> Records supplied:
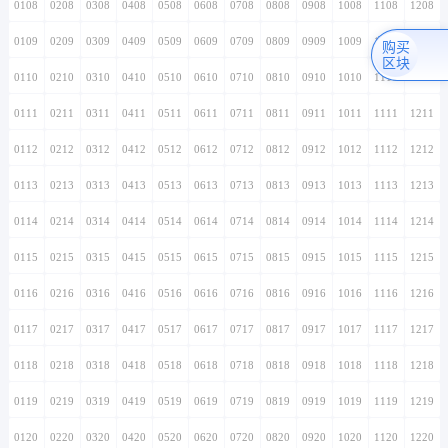
0108
0208
0308
0408
0508
0608
0708
0808
0908
1008
1108
1208
0109
0209
0309
0409
0509
0609
0709
0809
0909
1009
1109
1209
购买
区块
0110
0210
0310
0410
0510
0610
0710
0810
0910
1010
1110
1210
0111
0211
0311
0411
0511
0611
0711
0811
0911
1011
1111
1211
0112
0212
0312
0412
0512
0612
0712
0812
0912
1012
1112
1212
0113
0213
0313
0413
0513
0613
0713
0813
0913
1013
1113
1213
0114
0214
0314
0414
0514
0614
0714
0814
0914
1014
1114
1214
0115
0215
0315
0415
0515
0615
0715
0815
0915
1015
1115
1215
0116
0216
0316
0416
0516
0616
0716
0816
0916
1016
1116
1216
0117
0217
0317
0417
0517
0617
0717
0817
0917
1017
1117
1217
0118
0218
0318
0418
0518
0618
0718
0818
0918
1018
1118
1218
0119
0219
0319
0419
0519
0619
0719
0819
0919
1019
1119
1219
0120
0220
0320
0420
0520
0620
0720
0820
0920
1020
1120
1220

> The problem:
Every line above is to be reproduced verbatim, and the pictures are to be omitted.

> Answer to this problem:
0108
0208
0308
0408
0508
0608
0708
0808
0908
1008
1108
1208
0109
0209
0309
0409
0509
0609
0709
0809
0909
1009
1109
1209
购买
区块
0110
0210
0310
0410
0510
0610
0710
0810
0910
1010
1110
1210
0111
0211
0311
0411
0511
0611
0711
0811
0911
1011
1111
1211
0112
0212
0312
0412
0512
0612
0712
0812
0912
1012
1112
1212
0113
0213
0313
0413
0513
0613
0713
0813
0913
1013
1113
1213
0114
0214
0314
0414
0514
0614
0714
0814
0914
1014
1114
1214
0115
0215
0315
0415
0515
0615
0715
0815
0915
1015
1115
1215
0116
0216
0316
0416
0516
0616
0716
0816
0916
1016
1116
1216
0117
0217
0317
0417
0517
0617
0717
0817
0917
1017
1117
1217
0118
0218
0318
0418
0518
0618
0718
0818
0918
1018
1118
1218
0119
0219
0319
0419
0519
0619
0719
0819
0919
1019
1119
1219
0120
0220
0320
0420
0520
0620
0720
0820
0920
1020
1120
1220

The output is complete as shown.